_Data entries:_
__________________________________________________

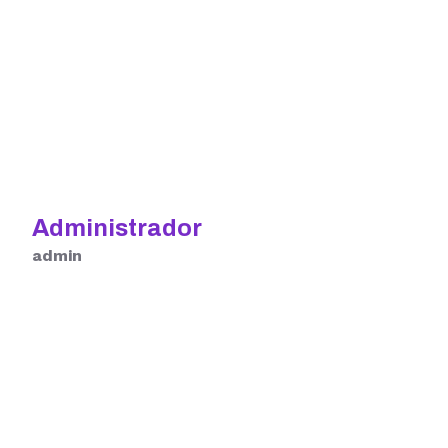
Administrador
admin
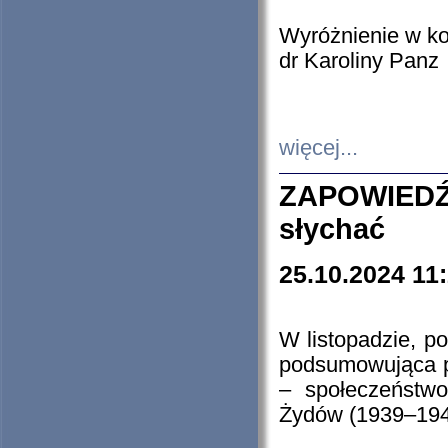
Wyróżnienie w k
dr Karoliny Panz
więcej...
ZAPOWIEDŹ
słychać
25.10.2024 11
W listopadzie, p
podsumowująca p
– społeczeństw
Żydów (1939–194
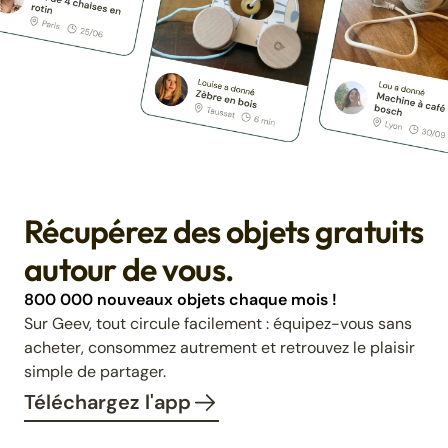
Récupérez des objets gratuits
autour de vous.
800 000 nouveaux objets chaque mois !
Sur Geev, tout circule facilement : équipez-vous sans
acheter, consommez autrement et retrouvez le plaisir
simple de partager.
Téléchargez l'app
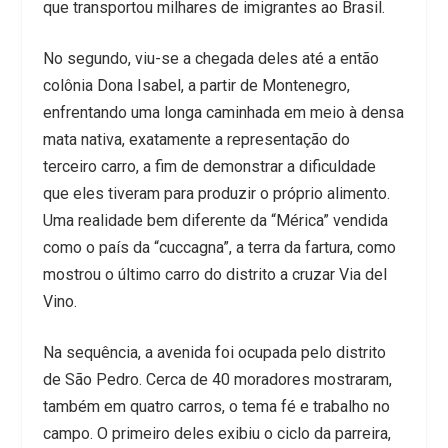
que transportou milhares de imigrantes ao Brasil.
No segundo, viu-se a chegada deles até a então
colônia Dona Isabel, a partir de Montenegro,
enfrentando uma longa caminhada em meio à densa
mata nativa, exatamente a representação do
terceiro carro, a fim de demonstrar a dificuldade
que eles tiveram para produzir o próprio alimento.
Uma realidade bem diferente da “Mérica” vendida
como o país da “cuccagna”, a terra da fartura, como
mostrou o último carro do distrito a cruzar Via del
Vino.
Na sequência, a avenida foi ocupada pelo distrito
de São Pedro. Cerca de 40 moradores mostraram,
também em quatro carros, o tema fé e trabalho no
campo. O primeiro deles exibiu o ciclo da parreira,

__________________________________________________

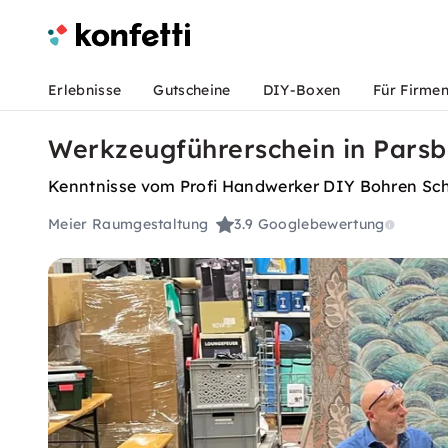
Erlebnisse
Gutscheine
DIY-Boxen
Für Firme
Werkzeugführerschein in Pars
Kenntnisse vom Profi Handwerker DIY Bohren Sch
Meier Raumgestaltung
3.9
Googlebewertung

__________________________________________________

_About this exercise:_ Reproduce exactly the lines above from the line with "No segundo, viu-se" to the line with "campo. O primeiro", including both, and add nothing.

_Result of this task:_
No segundo, viu-se a chegada deles até a então
colônia Dona Isabel, a partir de Montenegro,
enfrentando uma longa caminhada em meio à densa
mata nativa, exatamente a representação do
terceiro carro, a fim de demonstrar a dificuldade
que eles tiveram para produzir o próprio alimento.
Uma realidade bem diferente da “Mérica” vendida
como o país da “cuccagna”, a terra da fartura, como
mostrou o último carro do distrito a cruzar Via del
Vino.
Na sequência, a avenida foi ocupada pelo distrito
de São Pedro. Cerca de 40 moradores mostraram,
também em quatro carros, o tema fé e trabalho no
campo. O primeiro deles exibiu o ciclo da parreira,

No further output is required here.